RESOLVED: There is a natural desire to load and store using a
canonical 4-vector in the shader with hardware converting to/from a
format compatible with the bound image, to be consistent with how
texture loads and fragment shader outputs currently behave. There is
also good reason to allow some flexibility in the format used for image
accesses being different from the internal format of the texture level.
We allow format conversions to and from any format that image units
support. We make the format be selected when the image is bound to an
image unit, and define which image unit formats can be used for which
texture level internal formats. For example, it is legal to access an
image whose internal format is RGBA8 with an image unit format of
R32UI.
(2) What set of texture formats should be supported for image loads and
stores?
RESOLVED: We allow textures to be bound to image units if and only if
the implementation supports formatted stores for the texture format.
Any texture formats not explicitly enumerated in this extension may not
be bound to an image unit, although future extensions may add new
formats to the set of supported formats.
In particular, this extension supports one-, two-, and four-component
textures with 8-, 16-, and 32-bit components, including floating-point,
signed integer, unsigned integer, as well as signed and unsigned
normalized formats. Additionally, a small number of other formats are
supported, including the 11/11/10 RGB format from EXT_packed_float and
10/10/10/2 unsigned normalized RGBA.
(3) Should we general support image loads and stores for three-component
"RGB" formats?
RESOLVED: Not in this extension. If an application needs to perform
image loads and stores on a three-component texture, it could use an
equivalent RGBA format and ignore the alpha component. The
EXT_texture_swizzle extension could be used to make the values returned
by texture appear identical to an RGB texture, if required.
(4) Should textures be unbound from image units when they are deleted?
RESOLVED: Yes, this matches behavior of existing bind points.
(5) Should we support image loads and stores for the deprecated LUMINANCE,
LUMINANCE_ALPHA, and ALPHA formats?
RESOLVED: No, only support the RGBA-style formats. EXT_texture_swizzle
can be used to mimic luminance and alpha if required.
(6) Should we support 64-bit atomics on images? Should we support atomics
at all on formats with 8-, 16-, 64-, or 128-bit texels?
RESOLVED: No, we will only support 32-bit atomic operations on images.
(7) How do shader image loads and stores interact with texture
completeness? What happens if you bind a texture with inconsistent
mipmaps?
RESOLVED: The image unit is treated as if nothing were bound, where
all accesses are treated as invalid.
(8) What happens if the value passed to Uniform1i to specify the image
unit corresponding to a image variable refers to a non-existent image
unit (i.e., is negative or greater than or equal to the number of
image units supported)?
RESOLVED: Values referring to invalid image units will be rejected and
produce an INVALID_VALUE error.
(9) Should we provide counting rules for image variable use in different
shaders like we have for samplers? In particular, there are limits
on the amount of state, the number of active samplers in each shader
stage, and the sum of the active sampler counts in each stage.
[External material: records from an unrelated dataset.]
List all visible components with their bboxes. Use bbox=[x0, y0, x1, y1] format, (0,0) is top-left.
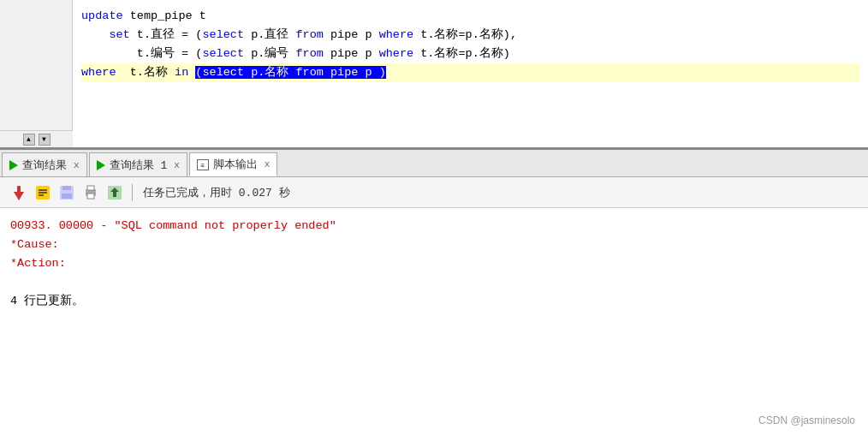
tab-query-result[interactable]: 查询结果 x bbox=[2, 152, 87, 176]
bottom-panel: 查询结果 x 查询结果 1 x ≡ 脚本输出 x bbox=[0, 150, 868, 435]
export-icon bbox=[107, 185, 122, 200]
output-area: 00933. 00000 - "SQL command not properly… bbox=[0, 208, 868, 435]
output-line-5: 4 行已更新。 bbox=[10, 292, 858, 311]
code-editor[interactable]: update temp_pipe t set t.直径 = (select p.… bbox=[73, 0, 868, 147]
watermark: CSDN @jasminesolo bbox=[758, 414, 855, 426]
edit-icon bbox=[35, 185, 51, 200]
tab-play-icon-1 bbox=[9, 160, 18, 170]
code-line-2: set t.直径 = (select p.直径 from pipe p wher… bbox=[81, 26, 859, 45]
svg-rect-9 bbox=[62, 194, 72, 199]
scroll-up-btn[interactable]: ▲ bbox=[23, 134, 35, 146]
print-icon bbox=[83, 185, 98, 200]
svg-rect-8 bbox=[62, 186, 71, 190]
pin-icon bbox=[11, 185, 27, 200]
tab-close-1[interactable]: x bbox=[74, 160, 80, 170]
output-line-4 bbox=[10, 273, 858, 292]
tabs-bar: 查询结果 x 查询结果 1 x ≡ 脚本输出 x bbox=[0, 150, 868, 177]
code-line-1: update temp_pipe t bbox=[81, 7, 859, 26]
toolbar-separator bbox=[132, 184, 133, 201]
output-line-2: *Cause: bbox=[10, 235, 858, 254]
scroll-down-btn[interactable]: ▼ bbox=[39, 134, 51, 146]
tab-script-icon: ≡ bbox=[197, 159, 209, 170]
svg-rect-11 bbox=[87, 186, 94, 190]
save-icon bbox=[59, 185, 74, 200]
tab-label-3: 脚本输出 bbox=[213, 157, 258, 172]
toolbar: 任务已完成，用时 0.027 秒 bbox=[0, 177, 868, 208]
output-line-3: *Action: bbox=[10, 254, 858, 273]
save-button[interactable] bbox=[56, 182, 77, 203]
output-line-1: 00933. 00000 - "SQL command not properly… bbox=[10, 217, 858, 235]
tab-play-icon-2 bbox=[97, 160, 105, 170]
tab-label-1: 查询结果 bbox=[22, 158, 67, 173]
tab-close-2[interactable]: x bbox=[174, 160, 180, 170]
code-line-3: t.编号 = (select p.编号 from pipe p where t.… bbox=[81, 45, 859, 63]
export-button[interactable] bbox=[104, 182, 125, 203]
svg-rect-12 bbox=[87, 194, 94, 199]
line-numbers: ▲ ▼ bbox=[0, 0, 73, 147]
code-line-4: where t.名称 in (select p.名称 from pipe p ) bbox=[81, 63, 859, 82]
tab-label-2: 查询结果 1 bbox=[110, 158, 168, 173]
tab-query-result-1[interactable]: 查询结果 1 x bbox=[89, 152, 187, 176]
edit-button[interactable] bbox=[33, 182, 53, 203]
tab-script-output[interactable]: ≡ 脚本输出 x bbox=[189, 152, 278, 176]
toolbar-status: 任务已完成，用时 0.027 秒 bbox=[143, 185, 290, 200]
print-button[interactable] bbox=[80, 182, 101, 203]
scroll-arrows[interactable]: ▲ ▼ bbox=[0, 130, 73, 147]
tab-close-3[interactable]: x bbox=[265, 159, 271, 170]
pin-button[interactable] bbox=[9, 182, 29, 203]
editor-area: ▲ ▼ update temp_pipe t set t.直径 = (selec… bbox=[0, 0, 868, 150]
RESOLVED: No. It was considered sufficient to have just a limit on the
total number of image units in the implementation (i.e., the number of
distinct values that the variable can be set to).
(10) Can this extension be used to load and store values into a buffer
object? Into a renderbuffer?
RESOLVED: Yes, indirectly. The BUFFER_TEXTURE target provided by
OpenGL 3.0 and the EXT_texture_buffer_object extension allows an
application to create a one-dimensional buffer texture using the data
store of a buffer object. This buffer texture may be bound to an image
unit and accessed with an imageBuffer variable in the Shading Language.
This extension adds support for image accesses to multisample textures,
but not renderbuffers. Note that with the ARB_texture_multisample
extension, there is no longer a good reason to use renderbuffers.
Existing 2D or rectangle targets already provided a superset of single-
sample renderbuffer functionality; the new ARB extension provides a
superset of multisample renderbuffer functionality.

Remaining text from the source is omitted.